The differential diagnosis for a cystic abnormality in the neck is limited. The key consideration is that of a branchial cleft cyst versus a cystic node, the latter either typically due to a squamous cell carcinoma or due to mycobacterial disease. Other diagnostic considerations include the possibility of thyroglossal duct cysts (midline), epidermoid/dermoid cysts (usually floor of mouth), cystic hygromas (usually posterior triangle) and laryngoceles representing lateral cystic changes arising from the laryngeal ventricles that are often associated with laryngeal carcinoma.
In this location the appearances are highly typical of a branchial cleft cyst. Although congenital these frequently present in adulthood, often due to a palpable mass or following an infective episode. Although generally thin walled during an acute infection the boundaries at CT may become thicker, ill-defined or rim enhancing. Aspiration often demonstrates denatured squamous cells which can cause difficulty in differentiation from squamous cell carcinoma so depiction of the typical anatomy is helpful in diagnosis.
The branchial cleft embryology and anatomy is complex, yet in the adult the pathological manifestations are less confusing. Overall there are 6 branchial arches, between them on the internal (endodermal) surface these result in five pouches, on the external surface (ectodermal) these result in five clefts. The first branchial cleft, is the only one to give rise to adult structures, the eustachian tube, tympanic cavity, mastoid antrum, and contributes to the external auditory canal. The second branchial pouch, lined by endoderm, gives rise to the palatine tonsil and tonsillar fossa. The third branchial pouch forms the inferior parathyroid gland, thymus, and pyriform sinus; the fourth branchial pouch leads to the formation of the superior parathyroid gland and apex of the pyriform sinus.
During the third to fifth week of embryonic development the second arch grows caudally over the third fourth and sixth arches. The edges of the cervical sinus fuse and gradually the trapped ectoderm resorbs. The aetiology for branchial cleft abnormalities is thought to be either incomplete fusion of this cervical sinus or trapped ectoderm cell rests. Branchial cleft abnormalities are usually (>75%) cysts, although sinuses or fistulae can also occur. By far the commonest branchial cleft abnormalities are 2nd branchial cleft abnormalities Only 2-3% are bilateral.

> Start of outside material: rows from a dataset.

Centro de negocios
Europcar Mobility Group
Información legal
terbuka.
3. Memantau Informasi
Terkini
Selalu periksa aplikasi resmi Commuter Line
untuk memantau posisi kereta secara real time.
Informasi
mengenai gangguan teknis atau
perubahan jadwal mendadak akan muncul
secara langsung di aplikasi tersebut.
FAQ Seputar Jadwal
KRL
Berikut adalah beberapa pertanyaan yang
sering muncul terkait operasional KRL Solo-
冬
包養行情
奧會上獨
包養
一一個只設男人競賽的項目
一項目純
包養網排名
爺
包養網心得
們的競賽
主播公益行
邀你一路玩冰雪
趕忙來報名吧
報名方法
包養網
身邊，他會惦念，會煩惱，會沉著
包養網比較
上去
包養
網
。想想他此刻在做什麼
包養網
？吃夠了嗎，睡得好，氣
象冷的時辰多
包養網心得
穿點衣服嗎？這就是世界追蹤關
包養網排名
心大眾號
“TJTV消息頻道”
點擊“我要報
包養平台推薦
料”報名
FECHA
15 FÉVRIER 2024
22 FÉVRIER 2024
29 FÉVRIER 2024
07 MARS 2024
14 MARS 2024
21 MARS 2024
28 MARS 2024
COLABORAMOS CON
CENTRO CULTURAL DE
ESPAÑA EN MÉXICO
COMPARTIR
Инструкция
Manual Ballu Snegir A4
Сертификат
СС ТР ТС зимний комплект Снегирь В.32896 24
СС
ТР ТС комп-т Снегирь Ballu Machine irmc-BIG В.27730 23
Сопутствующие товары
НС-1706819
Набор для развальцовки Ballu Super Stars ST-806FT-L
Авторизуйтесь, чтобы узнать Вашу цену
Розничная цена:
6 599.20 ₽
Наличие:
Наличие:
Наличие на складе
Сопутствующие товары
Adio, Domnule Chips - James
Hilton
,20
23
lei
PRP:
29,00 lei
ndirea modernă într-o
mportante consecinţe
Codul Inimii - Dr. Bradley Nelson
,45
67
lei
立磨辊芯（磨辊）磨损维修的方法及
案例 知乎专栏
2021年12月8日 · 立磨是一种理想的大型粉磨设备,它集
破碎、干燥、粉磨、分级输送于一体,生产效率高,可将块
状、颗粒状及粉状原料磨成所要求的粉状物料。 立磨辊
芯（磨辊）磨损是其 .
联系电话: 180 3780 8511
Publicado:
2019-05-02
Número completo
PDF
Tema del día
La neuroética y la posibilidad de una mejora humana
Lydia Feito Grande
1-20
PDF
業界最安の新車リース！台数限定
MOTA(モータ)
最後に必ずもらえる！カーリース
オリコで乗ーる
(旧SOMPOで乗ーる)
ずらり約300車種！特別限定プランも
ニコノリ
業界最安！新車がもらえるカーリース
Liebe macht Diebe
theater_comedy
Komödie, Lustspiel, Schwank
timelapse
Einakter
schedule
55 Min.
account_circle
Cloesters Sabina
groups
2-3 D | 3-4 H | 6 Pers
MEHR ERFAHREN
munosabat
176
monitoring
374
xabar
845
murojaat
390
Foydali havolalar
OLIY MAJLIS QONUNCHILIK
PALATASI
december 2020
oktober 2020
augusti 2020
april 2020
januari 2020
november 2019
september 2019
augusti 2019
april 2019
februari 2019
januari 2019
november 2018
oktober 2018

Second branchial cleft abnormalities are most common type (~95%), typically presenting as cysts. These occur as in this case anterior to sternocleidomastoid and posterior to the submandibular gland. They can be classified according to the Bailey classification. Type I are deep to platysma, type II abut the internal carotid artery and are adherent to the internal jugular vein (most common), type III extend between the internal and external carotid arteries and finally type IV abut the pharyngeal wall and may extend to the skull base.
First branchial cleft cysts, account for 5-8% of branchial cleft cysts, result in lymphoepithelial cysts involving the parotid or external auditory canal extending into the submandibular gland. Third and fourth branchial cleft defects are very rare and can be difficult to differentiate. The former usually presents as a posterior triangle cyst, the latter most often as a sinus tract.